Sri Lanka’s economy has been in major trouble for quite some time, with the country’s residents unable to afford fuel, medicine and other basic necessities. Its inflation rate is also reaching staggering levels of over 50%, and its foreign currency reserves are low. With the economic turmoil, frustration spread across the country, leading to protests demanding ex-president Gotabaya Rajapaksa resign. Last week, he did and appointed Ranil Wickremesinghe as acting president.
Wickremesinghe is also deeply unpopular among the protestors, with many seeing him as leftovers from the previous administration and complicit in the mismanagement of the nation’s economy. In fact, protestors burned down his home and stormed his office last week. The 73-year-old has spent four and a half decades in politics and is a six-time prime minister.
On Wednesday, 134 Sri Lankan lawmakers chose Wickremesinghe to serve the remainder of Rajapaksa’s term, which ends in 2024. On Monday, Wickremesinghe declared his achievements since being appointed as the country’s head, which included getting close to a deal with the IMF for a bailout agreement and making headway with foreign countries for help. After extending a state of emergency order this week, a question many are wondering is whether Wickremesinghe will crack down on the protests.
“I am absolutely disgusted at the result … I cannot believe that 134 people – MPs that are supposed to represent the people – have completely disregarded the wants of the people," said one protestor, Jeana De Zoysa.
“I am not surprised, but still disappointed at how corrupt and unfair the system is. We won’t back down, we won’t settle for anything less. We will fight for what we deserve. People deserve fuel, transportation, we deserve anything citizens need. Until we see no one in Sri Lanka is struggling, the protest continues," said protestor Kasumi Ranasinghe Arachchige.
“The Parliament of Sri Lanka, in exercise of the provisions of the Sri Lankan Constitution, has today elected H.E. Mr. Ranil Wickremesinghe as the President of Sri Lanka. As a close friend and neighbour of Sri Lanka and a fellow democracy, we will continue to be supportive of the quest of the people of Sri Lanka for stability and economic recovery, through democratic means and values, established democratic institutions and constitutional framework," wrote the Indian Embassy in a statement on Twitter.

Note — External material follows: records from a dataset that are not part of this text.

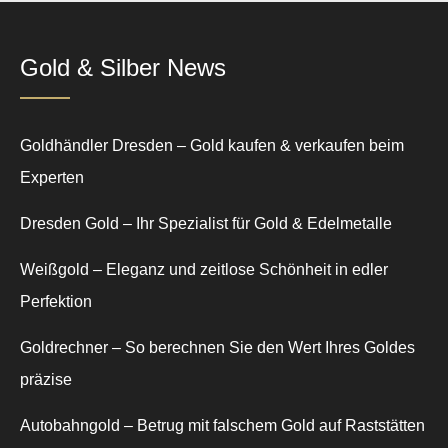
Gold & Silber News
Goldhändler Dresden – Gold kaufen & verkaufen beim
Experten
Dresden Gold – Ihr Spezialist für Gold & Edelmetalle
Weißgold – Eleganz und zeitlose Schönheit in edler
Perfektion
Goldrechner – So berechnen Sie den Wert Ihres Goldes
präzise
Autobahngold – Betrug mit falschem Gold auf Raststätten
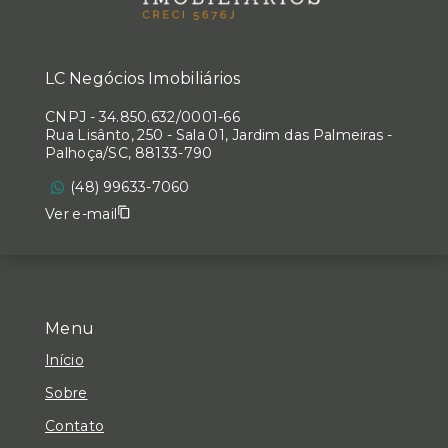
LC Negócios Imobiliários
CNPJ
-
34.850.632/0001-66
Rua Lisânto, 250 - Sala 01, Jardim das Palmeiras -
Palhoça/SC, 88133-790
(48) 99633-7060
Ver e-mail
Menu
Início
Sobre
Contato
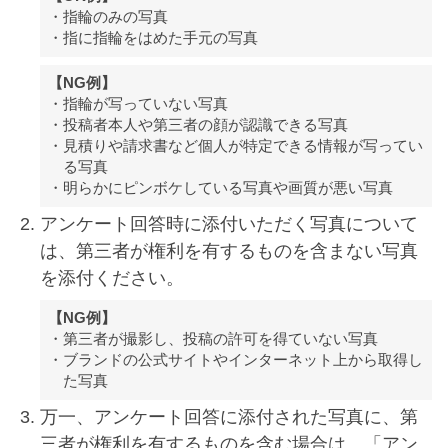
指輪のみの写真
指に指輪をはめた手元の写真
【NG例】
指輪が写っていない写真
投稿者本人や第三者の顔が認識できる写真
見積りや請求書など個人が特定できる情報が写ってい
る写真
明らかにピンボケしている写真や画質が悪い写真
アンケート回答時に添付いただく写真について
は、第三者が権利を有するものを含まない写真
を添付ください。
【NG例】
第三者が撮影し、投稿の許可を得ていない写真
ブランドの公式サイトやインターネット上から取得し
た写真
万一、アンケート回答に添付された写真に、第
三者が権利を有するものを含む場合は、「アン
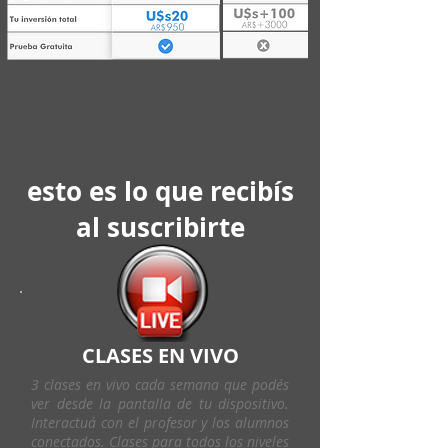
esto es lo que recibís
al suscribirte
CLASES EN VIVO
3 clases en vivo cada semana que podés
ver desde la pantalla de tu dispositivo.
Interactuá con el profesor y los alumnos
conectados. Clases para todos los niveles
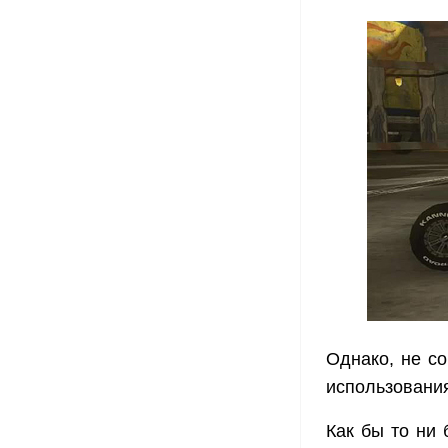
Однако, не со
использован
Как бы то ни 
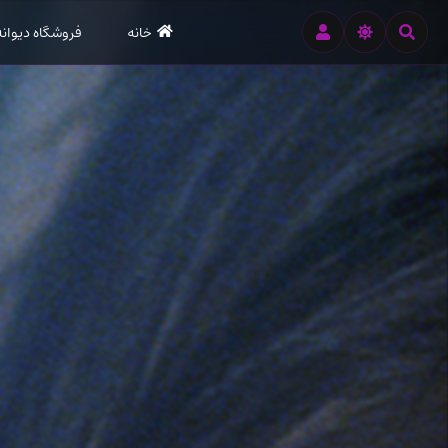
رود
خانه
فروشگاه دیوانه
ه
تن
صلی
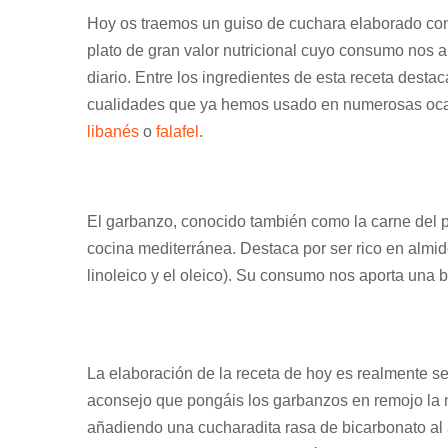
Hoy os traemos un guiso de cuchara elaborado con
plato de gran valor nutricional cuyo consumo nos a
diario. Entre los ingredientes de esta receta dest
cualidades que ya hemos usado en numerosas ocas
libanés
o
falafel
.
El garbanzo, conocido también como la carne del 
cocina mediterránea. Destaca por ser rico en almid
linoleico y el oleico). Su consumo nos aporta una b
La elaboración de la receta de hoy es realmente sen
aconsejo que pongáis los garbanzos en remojo la
añadiendo una cucharadita rasa de bicarbonato al 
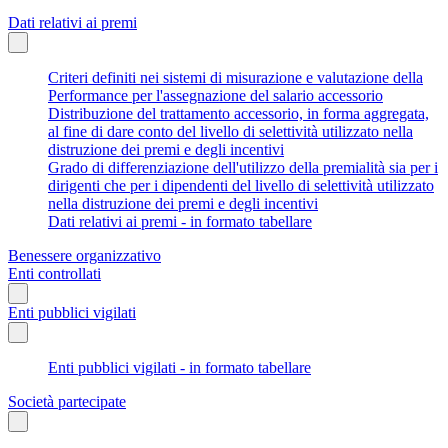
Dati relativi ai premi
Criteri definiti nei sistemi di misurazione e valutazione della
Performance per l'assegnazione del salario accessorio
Distribuzione del trattamento accessorio, in forma aggregata,
al fine di dare conto del livello di selettività utilizzato nella
distruzione dei premi e degli incentivi
Grado di differenziazione dell'utilizzo della premialità sia per i
dirigenti che per i dipendenti del livello di selettività utilizzato
nella distruzione dei premi e degli incentivi
Dati relativi ai premi - in formato tabellare
Benessere organizzativo
Enti controllati
Enti pubblici vigilati
Enti pubblici vigilati - in formato tabellare
Società partecipate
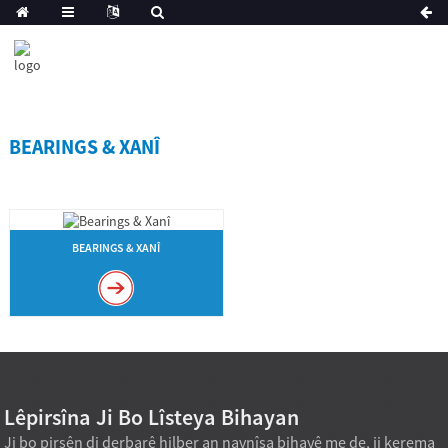
BEARINGS & XANÎ
BEARINGS & XANÎ
Lêpirsîna Ji Bo Lîsteya Bihayan
Ji bo pirsên di derbarê hilber an navnîşa bihayê me de, ji kerema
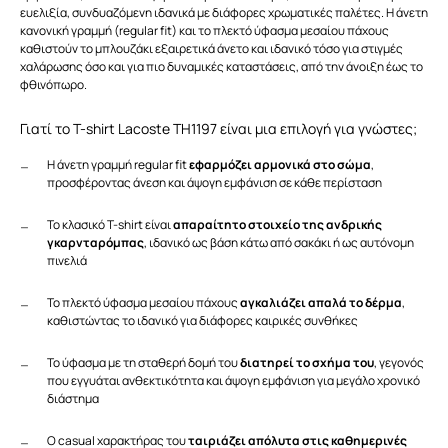
ευελιξία, συνδυαζόμενη ιδανικά με διάφορες χρωματικές παλέτες. Η άνετη
κανονική γραμμή (regular fit) και το πλεκτό ύφασμα μεσαίου πάχους
καθιστούν το μπλουζάκι εξαιρετικά άνετο και ιδανικό τόσο για στιγμές
χαλάρωσης όσο και για πιο δυναμικές καταστάσεις, από την άνοιξη έως το
φθινόπωρο.
Γιατί το T-shirt Lacoste TH1197 είναι μια επιλογή για γνώστες;
Η άνετη γραμμή regular fit
εφαρμόζει αρμονικά στο σώμα
,
προσφέροντας άνεση και άψογη εμφάνιση σε κάθε περίσταση
Το κλασικό T-shirt είναι
απαραίτητο στοιχείο της ανδρικής
γκαρνταρόμπας
, ιδανικό ως βάση κάτω από σακάκι ή ως αυτόνομη
πινελιά
Το πλεκτό ύφασμα μεσαίου πάχους
αγκαλιάζει απαλά το δέρμα
,
καθιστώντας το ιδανικό για διάφορες καιρικές συνθήκες
Το ύφασμα με τη σταθερή δομή του
διατηρεί το σχήμα του
, γεγονός
που εγγυάται ανθεκτικότητα και άψογη εμφάνιση για μεγάλο χρονικό
διάστημα
Ο casual χαρακτήρας του
ταιριάζει απόλυτα στις καθημερινές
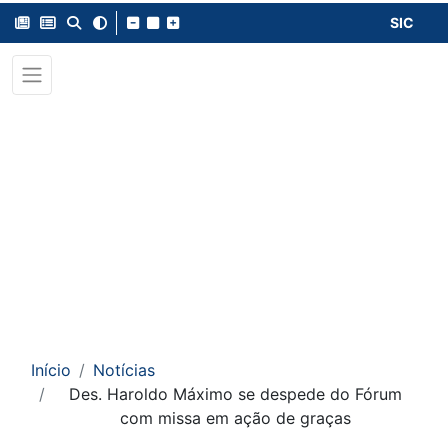
SIC
Início
Notícias
Des. Haroldo Máximo se despede do Fórum
com missa em ação de graças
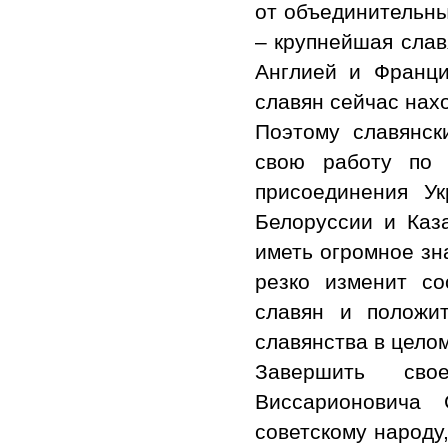
от объединительны
– крупнейшая слав
Англией и Франци
славян сейчас нах
Поэтому славянск
свою работу по 
присоединения У
Белоруссии и Каза
иметь огромное зн
резко изменит с
славян и положи
славянства в целом
Завершить св
Виссарионовича 
советскому народу,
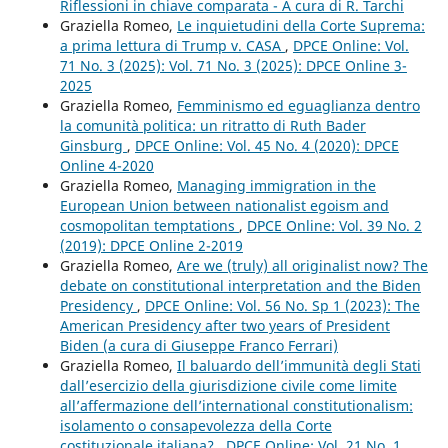
Riflessioni in chiave comparata - A cura di R. Tarchi
Graziella Romeo,
Le inquietudini della Corte Suprema:
a prima lettura di Trump v. CASA
,
DPCE Online: Vol.
71 No. 3 (2025): Vol. 71 No. 3 (2025): DPCE Online 3-
2025
Graziella Romeo,
Femminismo ed eguaglianza dentro
la comunità politica: un ritratto di Ruth Bader
Ginsburg
,
DPCE Online: Vol. 45 No. 4 (2020): DPCE
Online 4-2020
Graziella Romeo,
Managing immigration in the
European Union between nationalist egoism and
cosmopolitan temptations
,
DPCE Online: Vol. 39 No. 2
(2019): DPCE Online 2-2019
Graziella Romeo,
Are we (truly) all originalist now? The
debate on constitutional interpretation and the Biden
Presidency
,
DPCE Online: Vol. 56 No. Sp 1 (2023): The
American Presidency after two years of President
Biden (a cura di Giuseppe Franco Ferrari)
Graziella Romeo,
Il baluardo dell’immunità degli Stati
dall’esercizio della giurisdizione civile come limite
all’affermazione dell’international constitutionalism:
isolamento o consapevolezza della Corte
costituzionale italiana?
,
DPCE Online: Vol. 21 No. 1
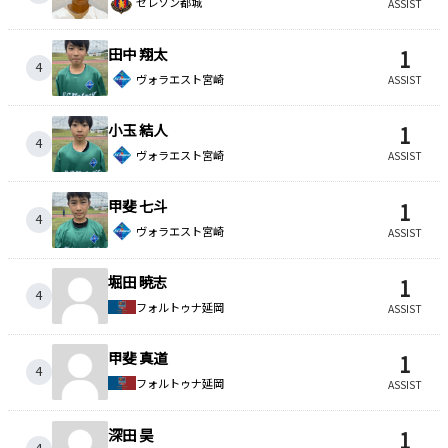
セレソン都城
ASSIST
田中 翔太
1
4
ヴォラエスト宮崎
ASSIST
小玉 結人
1
4
ヴォラエスト宮崎
ASSIST
甲斐 七斗
1
4
ヴォラエスト宮崎
ASSIST
堀田 暁志
1
4
フォルトゥナ延岡
ASSIST
甲斐 真道
1
4
フォルトゥナ延岡
ASSIST
深田 昊
1
4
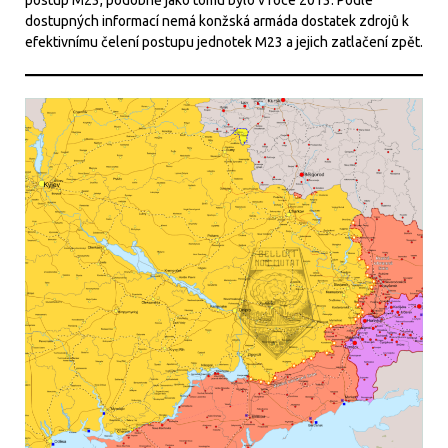
dostupných informací nemá konžská armáda dostatek zdrojů k
efektivnímu čelení postupu jednotek M23 a jejich zatlačení zpět.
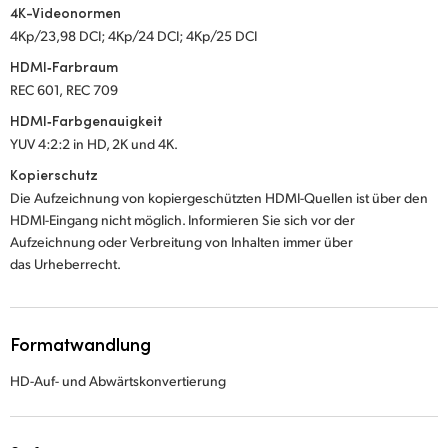
4K-Videonormen
4Kp/23,98 DCI; 4Kp/24 DCI; 4Kp/25 DCI
HDMI‑Farbraum
REC 601,
REC 709
HDMI‑Farbgenauigkeit
YUV 4:2:2 in HD, 2K und 4K.
Kopierschutz
Die Aufzeichnung von kopiergeschützten HDMI-Quellen ist über den
HDMI-Eingang nicht möglich. Informieren Sie sich vor der
Aufzeichnung oder Verbreitung von Inhalten immer über
das Urheberrecht.
Formatwandlung
HD-Auf- und Abwärtskonvertierung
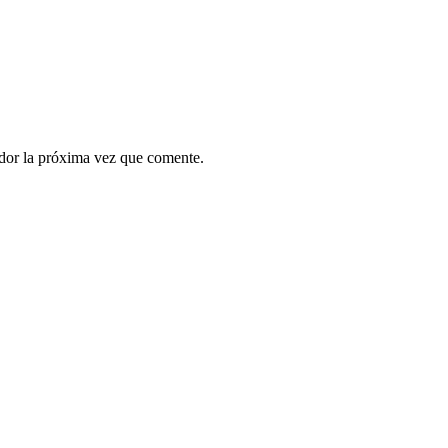
ador la próxima vez que comente.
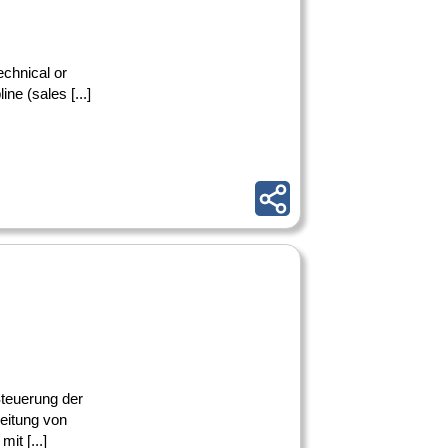
echnical or
ne (sales [...]
Steuerung der
reitung von
t [...]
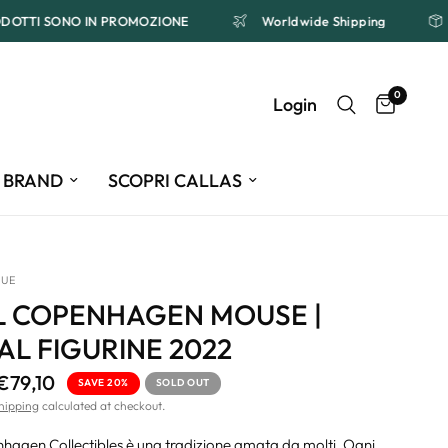
PRODOTTI SONO IN PROMOZIONE
Worldwide Shipping
0
Login
BRAND
SCOPRI CALLAS
QUE
L COPENHAGEN MOUSE |
L FIGURINE 2022
€79,10
SAVE 20%
SOLD OUT
hipping
calculated at checkout.
agen Collectibles è una tradizione amata da molti. Ogni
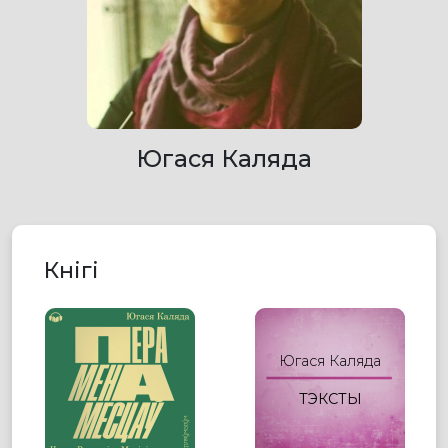
Югася Каляда
Кнігі
Югася Каляда
ТЭКСТЫ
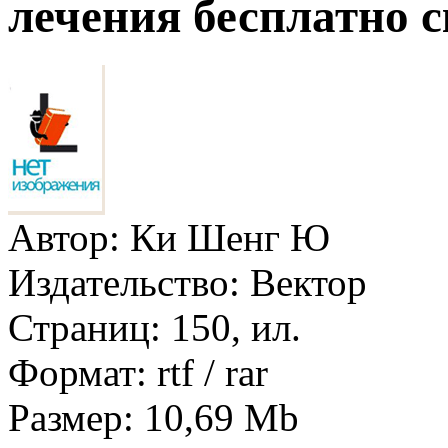
лечения бесплатно 
Автор:
Ки Шенг Ю
Издательство:
Вектор
Страниц:
150, ил.
Формат:
rtf / rar
Размер:
10,69 Mb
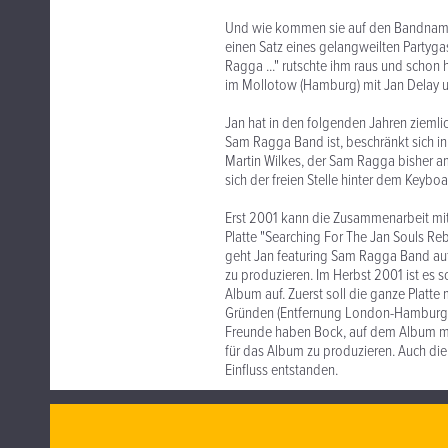
Und wie kommen sie auf den Bandnamen?
einen Satz eines gelangweilten Partygas
Ragga ..." rutschte ihm raus und scho
im Mollotow (Hamburg) mit Jan Delay u
Jan hat in den folgenden Jahren ziemlic
Sam Ragga Band ist, beschränkt sich i
Martin Wilkes, der Sam Ragga bisher am 
sich der freien Stelle hinter dem Keyboa
Erst 2001 kann die Zusammenarbeit mit 
Platte "Searching For The Jan Souls Reb
geht Jan featuring Sam Ragga Band auf 
zu produzieren. Im Herbst 2001 ist es
Album auf. Zuerst soll die ganze Plat
Gründen (Entfernung London-Hamburg) 
Freunde haben Bock, auf dem Album mit
für das Album zu produzieren. Auch die 
Einfluss entstanden.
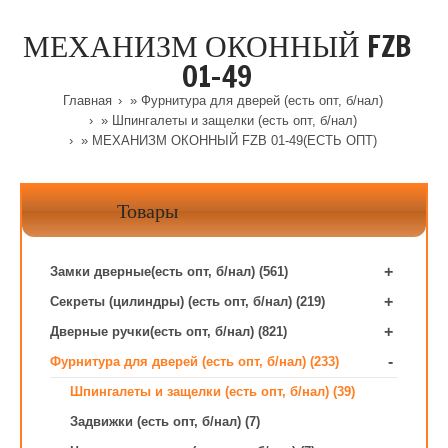
МЕХАНИЗМ ОКОННЫЙ FZB
01-49
Главная
»
Фурнитура для дверей (есть опт, б/нал)
»
Шпингалеты и защелки (есть опт, б/нал)
» МЕХАНИЗМ ОКОННЫЙ FZB 01-49(ЕСТЬ ОПТ)
Товары
+
Замки дверные(есть опт, б/нал) (561)
+
Секреты (цилиндры) (есть опт, б/нал) (219)
+
Дверные ручки(есть опт, б/нал) (821)
-
Фурнитура для дверей (есть опт, б/нал) (233)
Шпингалеты и защелки (есть опт, б/нал) (39)
Задвижки (есть опт, б/нал) (7)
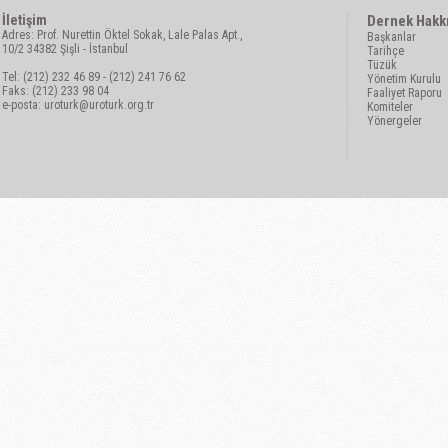
İletişim
Dernek Hakk
Adres: Prof. Nurettin Öktel Sokak, Lale Palas Apt.,
Başkanlar
10/2 34382 Şişli - İstanbul
Tarihçe
Tüzük
Tel: (212) 232 46 89 - (212) 241 76 62
Yönetim Kurulu
Faks: (212) 233 98 04
Faaliyet Raporu
e-posta:
uroturk@uroturk.org.tr
Komiteler
Yönergeler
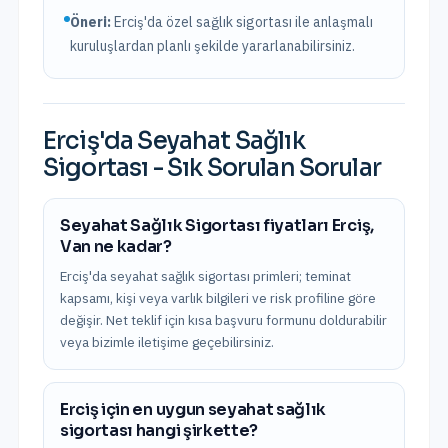
Öneri:
Erciş
'da özel sağlık sigortası ile anlaşmalı
kuruluşlardan planlı şekilde yararlanabilirsiniz.
Erciş
'da
Seyahat Sağlık
Sigortası
- Sık Sorulan Sorular
Seyahat Sağlık Sigortası fiyatları Erciş,
Van ne kadar?
Erciş'da seyahat sağlık sigortası primleri; teminat
kapsamı, kişi veya varlık bilgileri ve risk profiline göre
değişir. Net teklif için kısa başvuru formunu doldurabilir
veya bizimle iletişime geçebilirsiniz.
Erciş için en uygun seyahat sağlık
sigortası hangi şirkette?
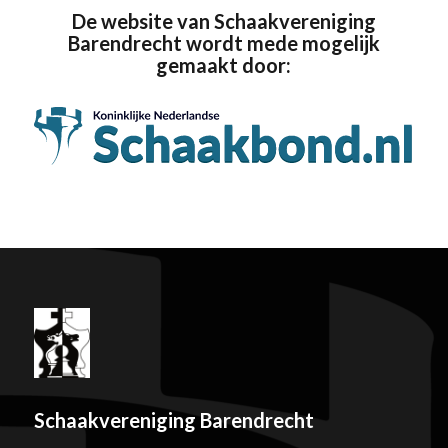
De website van Schaakvereniging
Barendrecht wordt mede mogelijk
gemaakt door:
Schaakvereniging Barendrecht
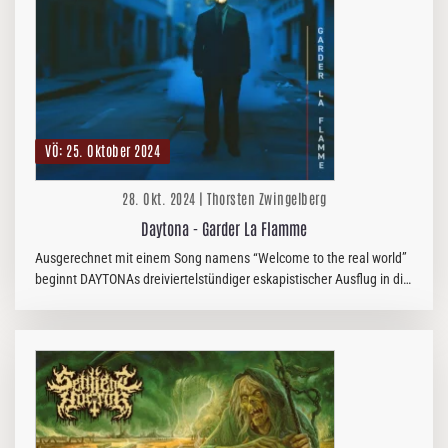
VÖ: 25. Oktober 2024
28. Okt. 2024 | Thorsten Zwingelberg
Daytona - Garder La Flamme
Ausgerechnet mit einem Song namens “Welcome to the real world”
beginnt DAYTONAs dreiviertelstündiger eskapistischer Ausflug in die
musikalische Welt der 80er Jahre. Schnallt euch an und genießt
die…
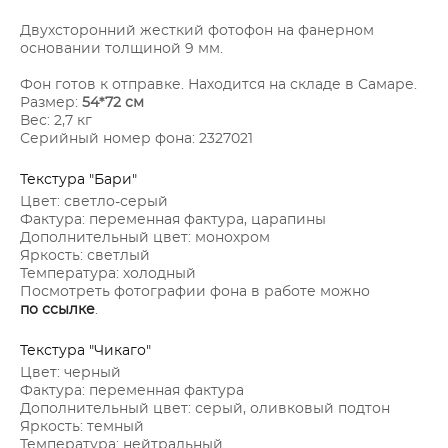
Двухсторонний жесткий фотофон на фанерном
основании толщиной 9 мм.
Фон готов к отправке. Находится на складе в Самаре.
Размер:
54*72 см
Вес: 2,7 кг
Серийный номер фона: 2327021
Текстура "Бари"
Цвет: светло-серый
Фактура: переменная фактура, царапины
Дополнительный цвет: монохром
Яркость: светлый
Температура: холодный
Посмотреть фотографии фона в работе можно
по ссылке
.
Текстура "Чикаго"
Цвет: черный
Фактура: переменная фактура
Дополнительный цвет: серый, оливковый подтон
Яркость: темный
Температура: нейтральный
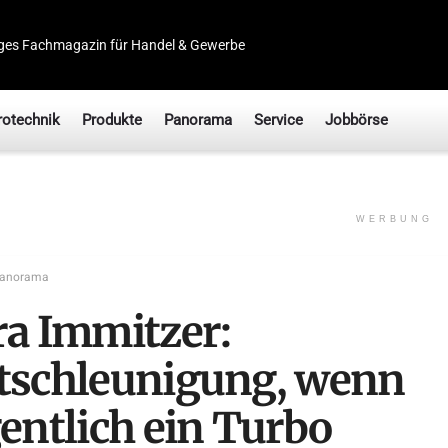
ges Fachmagazin für Handel & Gewerbe
rotechnik
Produkte
Panorama
Service
Jobbörse
WERBUNG
anorama
ra Immitzer:
tschleunigung, wenn
gentlich ein Turbo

“The country is in a very bad situation, and we have very big challenges, so I want everyone’s support. The youth are clamouring for change," Wickremesinghe said in Parliament.
“I accept the decision of Parliament. My effort was to support consensus-based policy-making to provide solutions to a deeply suffering population. I believe the space for that still exists, and I will continue to work to strengthen that effort and work for the people. This is simply another milestone in my career. I hope that at least now you will cultivate the mentality to listen to the suffering masses," said presidential rival and lawmaker Dullas Alahapperuma.